IVТак проходили целые дни и ночи. Порой лунный свет настолько просветлял его мысли, настолько успокаивал, что он брался за перо, но далеко никогда не продвигался, словно Диана и Пилар, каждая со своей стороны, насмешливо и презрительно смотрели на него. Он нес вахту раз двенадцать, луна убывала, и вот наступила ночь, когда ветер переменился и подул со стороны города на остров. Ему показалось, что он слышит шум; костров зажжено не было, но с другой стороны города поднимался широкий столб дыма, постепенно переходящий в пламя. Должен ли он предупредить Пилар? Он подумал, что, возможно, застанет ее с закрытыми глазами; обойдя дом, он увидел слабый свет и распахнул ставни. Пилар лежала раздетая под москитной сеткой, но не спала; она не испугалась его прихода, спокойно встала и набросила плащ.
– Они уже близко?
– Сюда они не придут.
– Отчего же вы побеспокоили меня?
Без дальнейших слов она отправилась с ним на берег. Сначала она ничего не видела; может быть, огонь погас? Камоэнс указал на направление дыма: в этот же момент огонь вспыхнул вновь, заплясали языки пламени. Пилар схватила его за руку.
– Это монастырь. Они изгоняют доминиканцев. Должно быть, это из-за меня. Отправляйтесь на ту сторону и посмотрите, что там происходит.
– И оставить вас без защиты?
– Этой ночью никто не появится, а к утру вы уже вернетесь.
Камоэнс взял сампан, лежавший у стены, и за полтора часа пересек бухту; назад, с попутным ветром, будет быстрее. Он припрятал лодку среди сгрудившихся джонок и запечатлел место в памяти; потом взобрался на причал. Все улицы были пустынны; он шел торопливо, порой теряя направление, но затем снова замечал дым и огонь, поднимающийся над крышами домов.
Монастырь стоял на широкой площади; оба флигеля были охвачены пламенем, средняя часть еще не загорелась. Перед тяжелыми запертыми воротами он увидел кучку земли рядом с ямой – видимо, свежевырытой.
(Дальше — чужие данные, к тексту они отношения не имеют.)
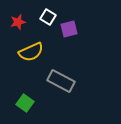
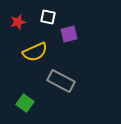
white square: rotated 21 degrees counterclockwise
purple square: moved 5 px down
yellow semicircle: moved 4 px right
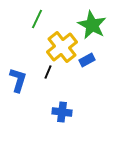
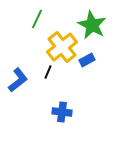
blue L-shape: rotated 35 degrees clockwise
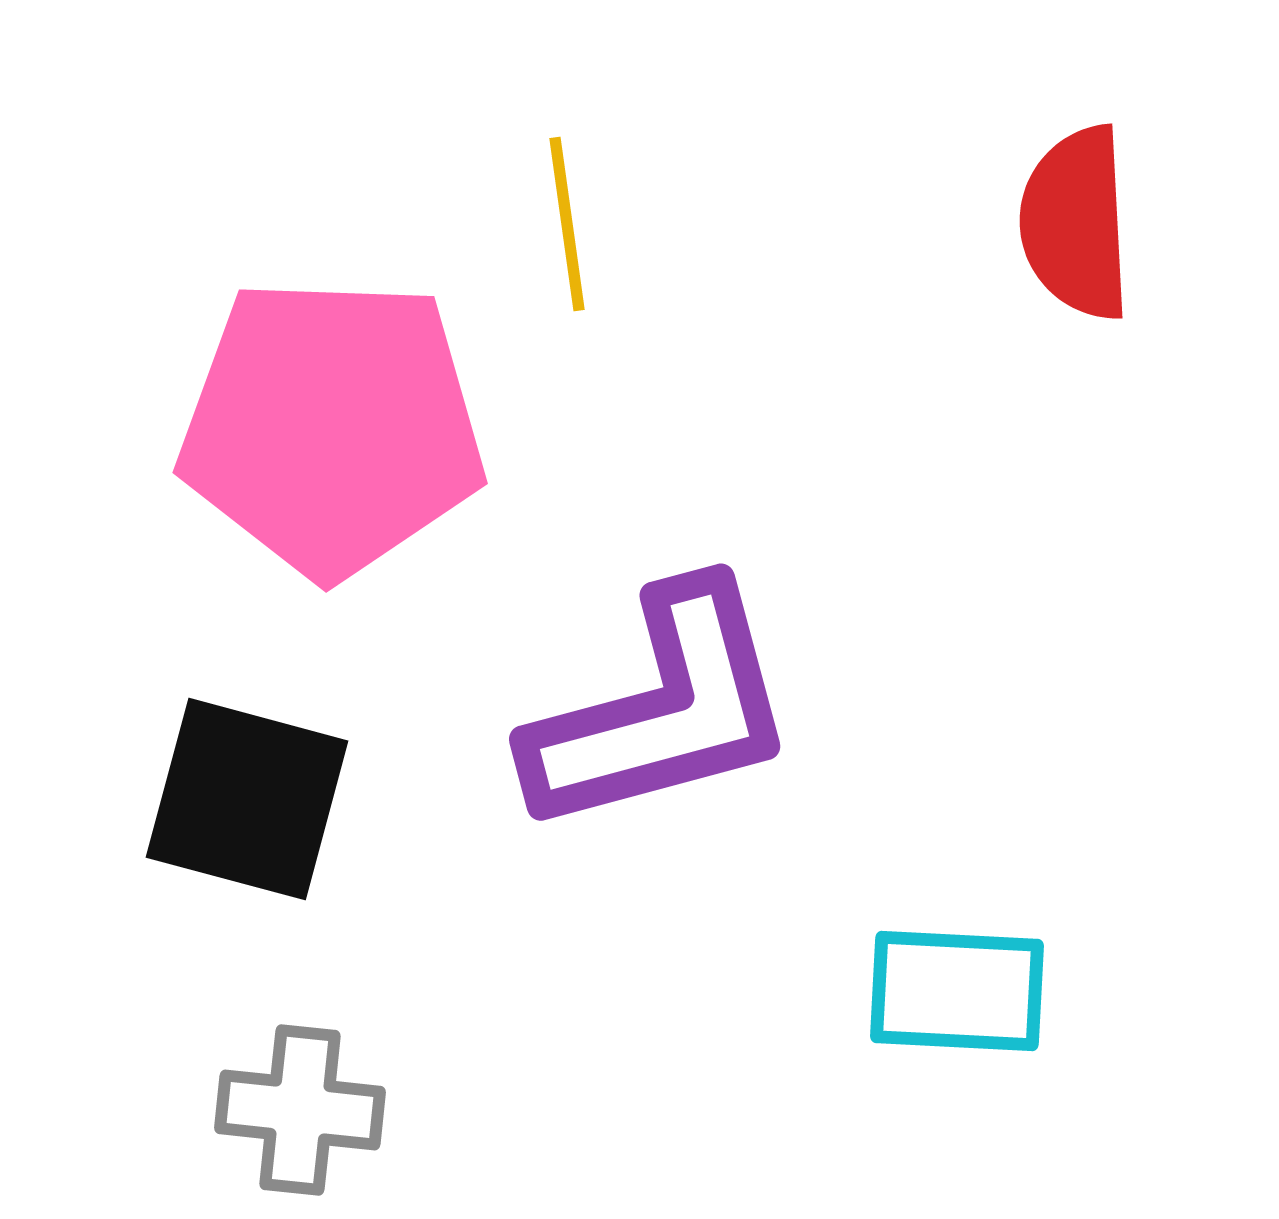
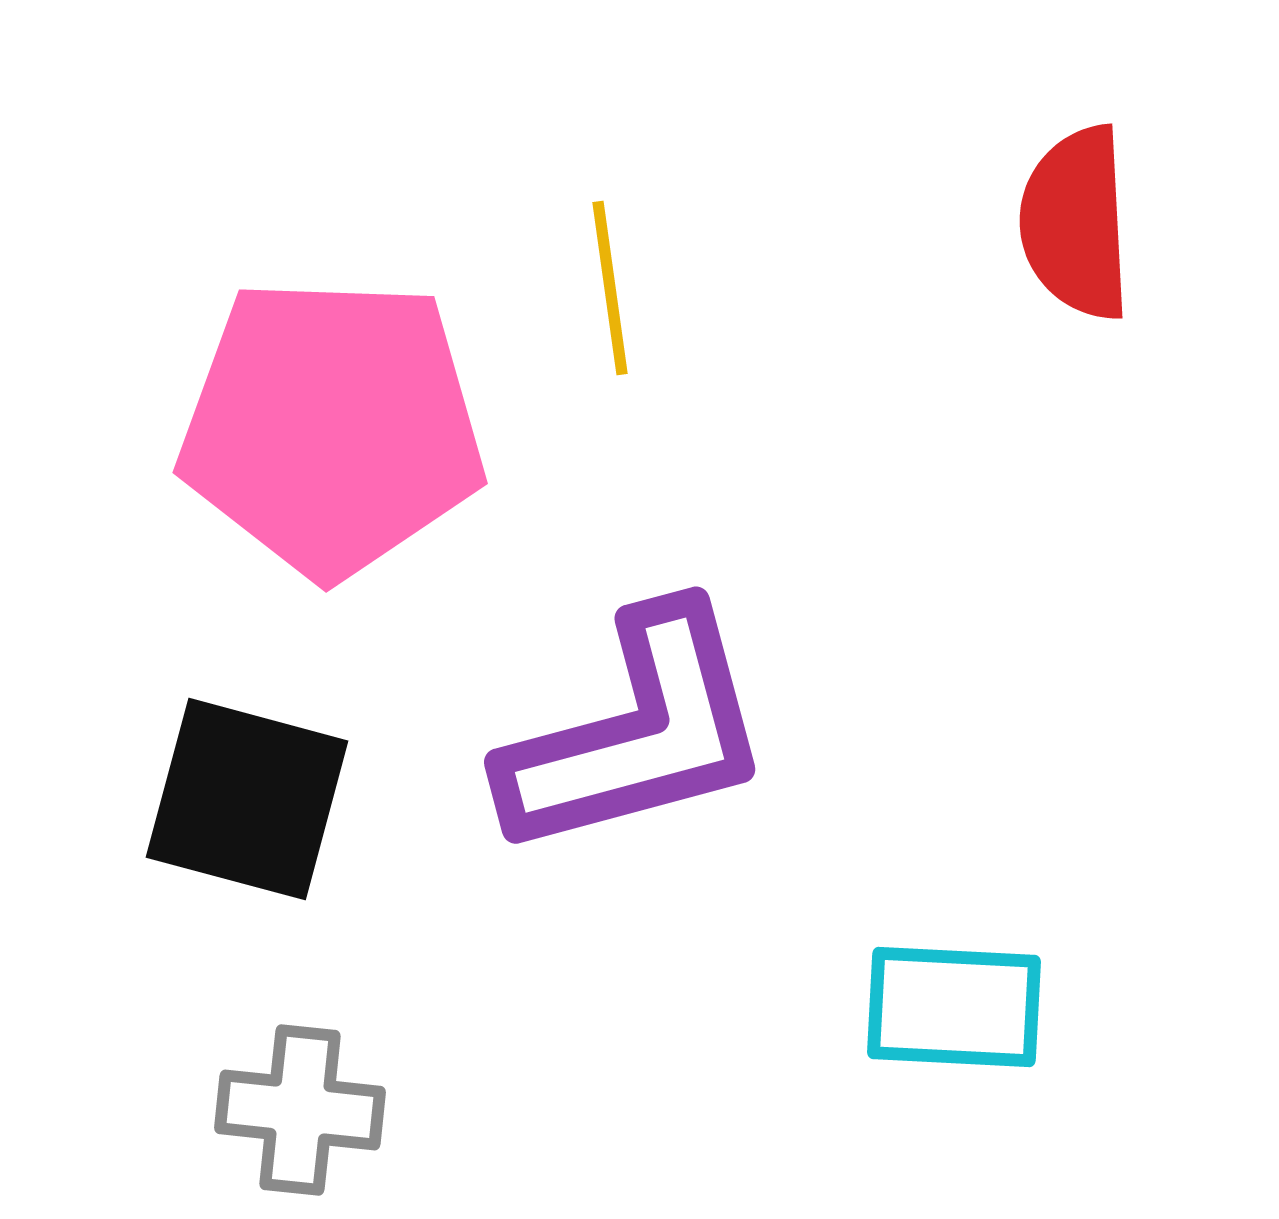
yellow line: moved 43 px right, 64 px down
purple L-shape: moved 25 px left, 23 px down
cyan rectangle: moved 3 px left, 16 px down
Военный отряд теснил толпу китайцев. Среди скорбных воплей, доносящихся из нее, он разобрал призывы к мести и истязаниям. Постепенно из разговоров обступавших его колонистов Камоэнс выяснил, что доминиканцев обвиняли в ритуальном убийстве: в монастырском саду были найдены два детских трупа, в которых опознали детей одного китайского купца. Толпа взывала к мести. Если доминиканцы останутся безнаказанными, с колонией будет покончено. Правительство поставило гарнизон у входов в монастырь; и всё же этой ночью его подожгли, чернь ждала, когда огонь выкурит доминиканцев, чтобы выместить на них злобу. Вопрос был в том, насколько у слабого гарнизона хватит сил, чтобы обуздать толпу.
Камоэнс неосторожно задал несколько вопросов, не подумав о том, что в Макао все португальцы, которых в то время насчитывалось четыре сотни, знают друг друга в лицо, так что он неизбежно привлечет к себе внимание. Его стали расспрашивать, кто его он такой; он не нашелся, что ответить; к счастью, давка спасла его. Огонь теперь перекинулся на центр монастыря, и ворота распахнулись. Солдаты образовали двойную цепь, повернув штыки против напирающего народа; кое-кто из толпы, напоровшись, с руганью свалился на землю; монахи же тем временем спокойно выходили наружу. Последний, высокий человек с развевающимися седыми волосами, принялся было запирать за собой ворота, словно хотел как можно дольше сохранить монастырь, но двое из толпы, прорвавшись сквозь цепь, бросились на него.
– Хочешь сжечь мою дочь? – проревел один, дергая его за руки.
– Ее здесь никогда не было.
– Где же она тогда?
– В безопасности. Господь позаботится о ней.
Солдаты окружили монахов тройным кордоном и повели на площадь, где уже ожидали три китайца в одеяниях главных судей. Приказ Ронкилью: кордон расступился и пропустил приора. Китайские судьи подвергли его короткому допросу. Вновь приказ Ронкилью: солдаты отступили, и китайское войско, окружив монахов, увело их прочь.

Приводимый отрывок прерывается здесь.